Released: 1991
Genre: Platformer
Format reviewed: Game Gear
Publisher: Kaneko
Developer: Kaneko
One of the things I really love about the very early days of console magazines in the UK is the prominence given to import games. Rather than being confined to their own small section at the back of the review pages, they were given equal billing with domestic releases, which meant you’d get to see all sorts of weird and wonderful stuff that might never even make it over here. The Berlin Wall was one such game that I saw in a hand-me-down copy of Sega Pro. I thought it looked very cool and the review suggested it was great, but I had no opportunity to play it at the time as I got my first handheld console about a week before the end of the Nineties.
For those of you expecting some Cold War shenanigans, forget it – while the original arcade version was full of digitised photos of that major moment in political history, The Berlin Wall on Game Gear has absolutely nothing to do with its real life namesake. Well, unless historians have lied to me and there really was some bloke with a hammer getting chased around by penguins. I don’t know, I was a toddler. Anyway, it’s one of those puzzle platform platform games in the tradition of Lode Runner and Space Panic, in which ladders are crucial for movement and you defeat enemies by smashing the floor away to trap them.

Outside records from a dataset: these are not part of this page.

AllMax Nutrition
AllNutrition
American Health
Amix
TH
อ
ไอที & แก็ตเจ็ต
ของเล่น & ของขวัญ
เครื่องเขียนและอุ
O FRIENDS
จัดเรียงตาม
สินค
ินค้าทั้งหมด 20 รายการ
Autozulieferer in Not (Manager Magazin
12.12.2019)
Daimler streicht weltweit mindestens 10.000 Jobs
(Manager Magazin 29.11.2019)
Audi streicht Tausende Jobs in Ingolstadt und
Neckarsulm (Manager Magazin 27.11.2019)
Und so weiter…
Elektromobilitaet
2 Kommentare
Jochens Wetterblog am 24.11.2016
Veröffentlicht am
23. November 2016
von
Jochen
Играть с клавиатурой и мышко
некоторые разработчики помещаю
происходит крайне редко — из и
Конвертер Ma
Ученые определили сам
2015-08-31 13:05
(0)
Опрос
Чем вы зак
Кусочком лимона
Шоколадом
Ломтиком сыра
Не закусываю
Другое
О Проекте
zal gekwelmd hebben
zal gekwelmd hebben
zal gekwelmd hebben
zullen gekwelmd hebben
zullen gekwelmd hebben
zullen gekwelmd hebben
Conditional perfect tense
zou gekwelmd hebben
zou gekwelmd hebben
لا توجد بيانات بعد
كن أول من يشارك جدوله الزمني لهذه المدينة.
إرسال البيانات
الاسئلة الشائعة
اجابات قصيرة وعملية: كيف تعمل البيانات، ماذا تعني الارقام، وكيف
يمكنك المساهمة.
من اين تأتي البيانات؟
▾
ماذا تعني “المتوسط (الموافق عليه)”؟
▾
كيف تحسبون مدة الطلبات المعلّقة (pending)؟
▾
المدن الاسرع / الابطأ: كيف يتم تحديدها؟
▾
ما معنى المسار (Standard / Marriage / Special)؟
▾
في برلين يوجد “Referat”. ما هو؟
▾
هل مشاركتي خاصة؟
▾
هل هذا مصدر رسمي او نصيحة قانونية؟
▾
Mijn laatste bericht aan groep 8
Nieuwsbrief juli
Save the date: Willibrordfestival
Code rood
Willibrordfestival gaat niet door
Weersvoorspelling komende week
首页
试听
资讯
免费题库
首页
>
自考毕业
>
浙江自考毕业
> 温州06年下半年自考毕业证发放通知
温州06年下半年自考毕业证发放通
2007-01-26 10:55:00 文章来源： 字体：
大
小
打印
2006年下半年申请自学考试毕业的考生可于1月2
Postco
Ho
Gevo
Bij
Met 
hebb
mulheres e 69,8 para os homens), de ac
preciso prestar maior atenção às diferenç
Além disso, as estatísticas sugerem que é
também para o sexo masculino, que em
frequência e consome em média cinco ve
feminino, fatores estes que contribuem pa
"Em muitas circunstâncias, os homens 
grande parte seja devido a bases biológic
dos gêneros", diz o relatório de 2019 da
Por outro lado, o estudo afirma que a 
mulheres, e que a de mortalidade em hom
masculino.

Apart from looking quite a lot nicer than those older games, The Berlin Wall includes modern elements like boss battles, and it makes things a little easier on the player by making enemy movements more predictable. There’s even a neat little combo mechanic – if you smash one enemy through the floor, it’ll take out any enemies it falls on too.
Sadly, The Berlin Wall never officially made it to UK shelves. In fact, even though a North American version was not only planned but advertised in magazines, the game never made it out there either. That’s a real shame, though you really don’t lose much when you play it with Japanese text, so it’s worth a look regardless.